Let’s Talk About Sex, Baby

Let’s face it—with all due respect, most of us are uncomfortable talking about sex with anyone.

Sex is a highly explosive topic, no matter your religious beliefs or cultural back ground. As a
parent, it’s awkward to talk about sex because no one really taught us how to talk about it with
our kids. We all may still be traumatized by the way our parents did or didn’t talk to us about
sex.

And where do we go to talk openly and safely about “good” sex. You know the kind when two
people who love each other and are in a committed, monogamous relationship, (usually
marriage)? Where is there an open and safe conversation?

______________________________________________________________________?

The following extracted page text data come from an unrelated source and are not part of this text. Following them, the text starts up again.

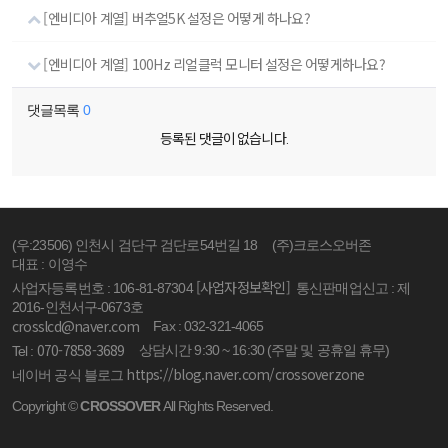
[엔비디아 계열] 버추얼5K 설정은 어떻게 하나요?
[엔비디아 계열] 100Hz 리얼클럭 모니터 설정은 어떻게하나요?
댓글목록
0
등록된 댓글이 없습니다.
(우:23506) 인천시 검단구 검단로54번길 18
(주)크로스오버존
대표 : 이영수
[사업자정보확인]
사업자등록번호 : 106-81-87304
통신판매업신고 : 제
2016-인천서구-0673호
crosslcd@naver.com
Fax : 032-321-4065
070-7858-3689
상담시간 9:30 ~ 16:30 (주말 및 공휴일 휴무)
Tel :
https://blog.naver.com/crossoverzone
네이버 공식 블로그
Copyright ©
CROSSOVER
All Rights Reserved.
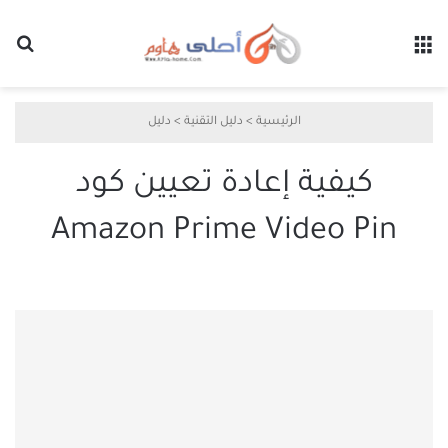
القائمة
بح
الرئيسية
>
دليل التقنية
>
دليل
كيفية إعادة تعيين كود
Amazon Prime Video Pin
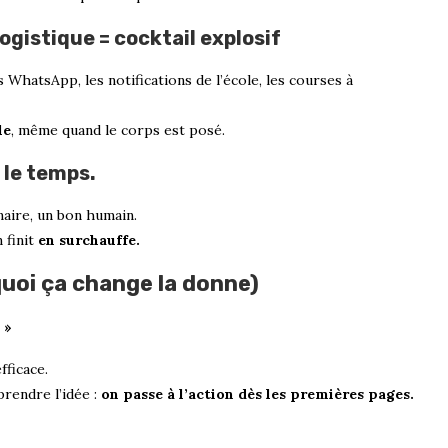
logistique = cocktail explosif
 WhatsApp, les notifications de l’école, les courses à
le
, même quand le corps est posé.
t le temps.
naire, un bon humain.
 finit
en surchauffe.
quoi ça change la donne)
 »
fficace.
rendre l’idée :
on passe à l’action dès les premières pages.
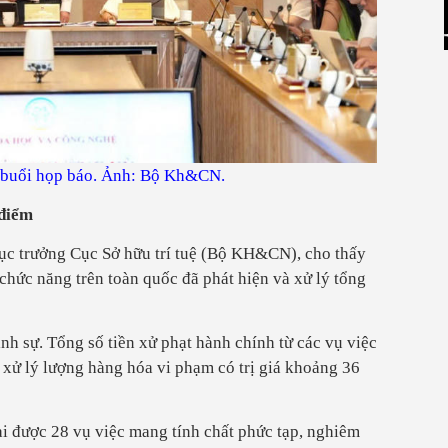
ì buổi họp báo. Ảnh: Bộ Kh&CN.
 điểm
ục trưởng Cục Sở hữu trí tuệ (Bộ KH&CN), cho thấy
chức năng trên toàn quốc đã phát hiện và xử lý tổng
ình sự. Tổng số tiền xử phạt hành chính từ các vụ việc
à xử lý lượng hàng hóa vi phạm có trị giá khoảng 36
i được 28 vụ việc mang tính chất phức tạp, nghiêm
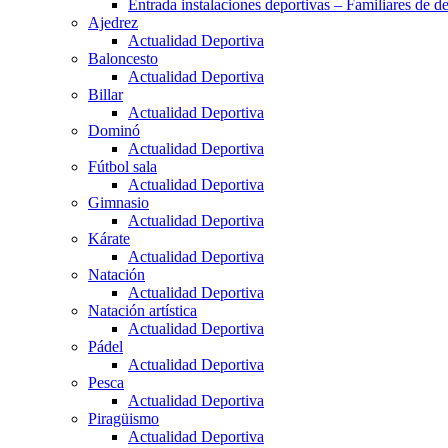
Entrada instalaciones deportivas – Familiares de de
Ajedrez
Actualidad Deportiva
Baloncesto
Actualidad Deportiva
Billar
Actualidad Deportiva
Dominó
Actualidad Deportiva
Fútbol sala
Actualidad Deportiva
Gimnasio
Actualidad Deportiva
Kárate
Actualidad Deportiva
Natación
Actualidad Deportiva
Natación artística
Actualidad Deportiva
Pádel
Actualidad Deportiva
Pesca
Actualidad Deportiva
Piragüismo
Actualidad Deportiva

Yeah, uh, nowhere, really.

We’ve established that as parents, we may not be comfortable or trained to talk about sex with
our own children. We also see how maybe there’s not really a place here in our culture where
it’s safe and comfortable to talk and discuss about “good” sex between two people in a defined,
monogamous relationship.

So now we bring in the media, the 24/7 information coming at us on our phones, our laptops,
our tablets, billboards, magazines, streaming this, downloading that, airplane tray boards with
ads. No matter how we ingest our entertainment and news, we cannot seem to escape the
advertisements.

And what do we use to sell things?

SEX.

We use sex to sell beer, cars, sports, fashion, bbq sandwiches, socks, travel, shoes, insurance.

It is a mixed message that is rarely talked about, yet it drives our culture. Sex is one of the most powerful, primal human drives, yet we can barely talk about it. And advertisers use it to “play” us (hit our pain points) in unconscious and conscious ways.

Fishbowl Culture

Ok, so that is the fish bowl of culture we’re swimming in that we can’t even see because we
were born into this: these layers of conversations and cultural norms and contradictions.

Now you add 18-year-old kids, unprecedented freedom, on top of unprecedented social media
pressure to look like you have the coolest, most fun party life, on top of alcohol—the most
lobbied and advertised DRUG in the world—with sexual predators on the side.

Welcome to college.

Have you had THIS conversation with your college-bound teen?